That’s where Deep Learning as a Service (DLaaS) can help. DLaaS helps overcome the limitations of local AI systems by saving companies time, money, and hassle in establishing an on-site solution. As a cloud-based solution, it offers a faster, more affordable, and more scalable alternative than a local system.
Read on to find out what DLaaS is, how it works, the different use cases of DLaaS, and what to look for in a DLaaS service provider.
What Is Deep Learning as a Service (DlaaS)?
DLaaS is a type of cloud computing service that enables businesses and individuals to access a wide range of deep learning capabilities. DLaaS encompasses various technologies, including natural language processing (NLP), computer vision, and automatic speech recognition. These technologies enable the AI system to process large amounts of data, recognize patterns, and predict potential future outcomes.

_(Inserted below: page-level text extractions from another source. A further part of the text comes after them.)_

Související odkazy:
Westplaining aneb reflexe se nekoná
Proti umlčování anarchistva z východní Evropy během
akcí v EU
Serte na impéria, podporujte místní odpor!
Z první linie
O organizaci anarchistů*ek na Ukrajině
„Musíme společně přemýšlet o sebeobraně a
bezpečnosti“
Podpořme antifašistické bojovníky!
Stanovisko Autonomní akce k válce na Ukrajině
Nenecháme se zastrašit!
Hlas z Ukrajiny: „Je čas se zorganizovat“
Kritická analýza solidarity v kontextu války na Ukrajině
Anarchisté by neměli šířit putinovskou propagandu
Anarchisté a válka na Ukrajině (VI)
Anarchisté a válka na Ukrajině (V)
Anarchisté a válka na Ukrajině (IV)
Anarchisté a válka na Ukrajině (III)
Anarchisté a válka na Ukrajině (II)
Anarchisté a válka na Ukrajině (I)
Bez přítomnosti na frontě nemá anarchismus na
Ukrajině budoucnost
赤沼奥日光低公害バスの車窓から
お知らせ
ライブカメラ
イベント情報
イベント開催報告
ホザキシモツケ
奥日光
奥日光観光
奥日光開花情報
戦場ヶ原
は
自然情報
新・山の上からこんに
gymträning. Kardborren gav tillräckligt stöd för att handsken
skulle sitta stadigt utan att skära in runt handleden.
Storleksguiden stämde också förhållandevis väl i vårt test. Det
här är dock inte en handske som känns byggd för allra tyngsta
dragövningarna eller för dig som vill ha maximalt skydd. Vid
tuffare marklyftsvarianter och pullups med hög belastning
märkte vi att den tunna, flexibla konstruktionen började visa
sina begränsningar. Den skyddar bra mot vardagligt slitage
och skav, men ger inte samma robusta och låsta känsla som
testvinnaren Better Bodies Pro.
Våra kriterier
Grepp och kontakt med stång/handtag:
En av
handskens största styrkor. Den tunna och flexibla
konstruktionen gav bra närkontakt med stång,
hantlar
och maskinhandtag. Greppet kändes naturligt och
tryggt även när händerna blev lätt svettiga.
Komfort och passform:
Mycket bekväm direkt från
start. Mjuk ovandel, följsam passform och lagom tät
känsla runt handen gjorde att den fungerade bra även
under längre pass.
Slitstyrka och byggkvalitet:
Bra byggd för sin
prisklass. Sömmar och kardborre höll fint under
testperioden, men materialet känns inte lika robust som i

To access DLaaS services, users need only a secure internet connection and to pay an ongoing monthly or annual subscription fee. DLaaS providers typically charge for their services on a pay-as-you-go basis. That means you pay only for the services you use. This makes it easy for you to anticipate your ongoing AI expenditure over the long term.
How prominent is the use of DLaaS on a global scale? The AI enterprise applications market, which includes DLaaS, has an estimated market size of 31bn USD. Much in the same way that companies have switched to Software as a Service (SaaS) platforms over the years, those same companies are always resorting to DLaaS providers to fulfil their AI integration needs.
How Does DLaaS Work?
DLaaS operates on the ‘as a service’ platform. That means all the deep learning tools and software are hosted in the cloud on remote data centers. The DLaaS providers are responsible for the setup, deployment, and ongoing maintenance of the deep learning services they offer.
DLaaS deploys a wide range of technologies to be functional. These include deep learning algorithms running on artificial neural networks, consisting of interconnected nodes whose structure replicates the human brain. These nodes collaborate to process large amounts of input data, flowing through multiple layers to perform nonlinear transformations. The final output generates an accurate prediction.

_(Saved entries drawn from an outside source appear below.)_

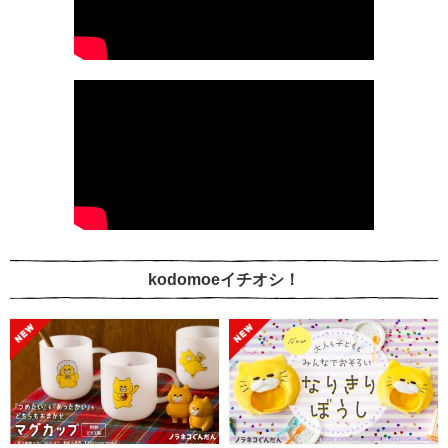
kodomoeイチオシ！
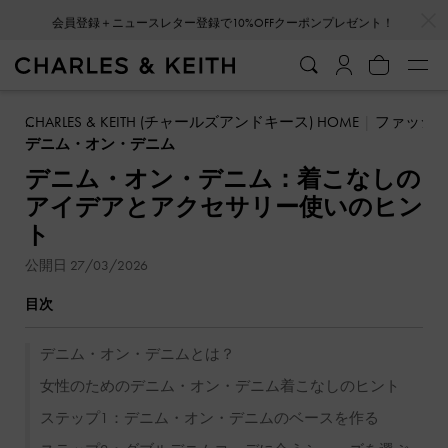
…
…
会員登録＋ニュースレター登録で10%OFFクーポンプレゼント！
CHARLES & KEITH (チャールズアンドキース) HOME
ファッシ
デニム・オン・デニム
デニム・オン・デニム：着こなしの
アイデアとアクセサリー使いのヒン
ト
公開日 27/03/2026
目次
デニム・オン・デニムとは？
女性のためのデニム・オン・デニム着こなしのヒント
ステップ1：デニム・オン・デニムのベースを作る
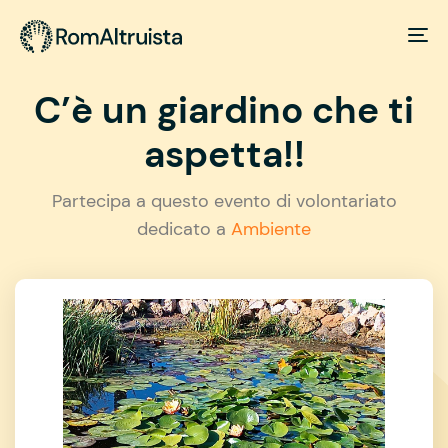
C’è un giardino che ti
aspetta!!
Partecipa a questo evento di volontariato
dedicato a
Ambiente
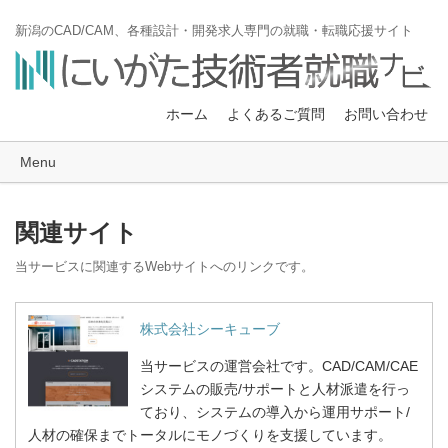
新潟のCAD/CAM、各種設計・開発求人専門の就職・転職応援サイト
ホーム
よくあるご質問
お問い合わせ
Menu
関連サイト
当サービスに関連するWebサイトへのリンクです。
株式会社シーキューブ
当サービスの運営会社です。CAD/CAM/CAE
システムの販売/サポートと人材派遣を行っ
ており、システムの導入から運用サポート/
人材の確保までトータルにモノづくりを支援しています。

DLaaS allows individuals and businesses to quickly and easily access a wide range of deep learning capabilities without the hefty upfront cost and time investment. They allow users to create custom machine learning models to help power all kinds of functions, from customer service to product research and development, financial services to human relations, and more.
DLaaS is also easy to scale, as there’s no upfront hardware investment to add or decommission deep learning capabilities. Users simply adjust their subscription fee accordingly, tailoring their usage to what they’re willing to pay for.
What Are the Real-World Applications of DLaaS?
There are many examples of companies using DLaaS to bolster their AI-driven capabilities. These include companies operating in heavily-regulated industries like healthcare, banking and finance, and more consumer-friendly industries like entertainment.
Let’s take a closer look at exactly how these industries are enhancing their capabilities with DLaaS.
Healthcare
Deep learning is changing the healthcare industry in many ways. Healthcare providers are required to process large amounts of data, including personal patient data, medical records, scans and images, and more. However, traditional data collection methods struggle to process and gather valuable insights from such data, which exists in an unstructured format.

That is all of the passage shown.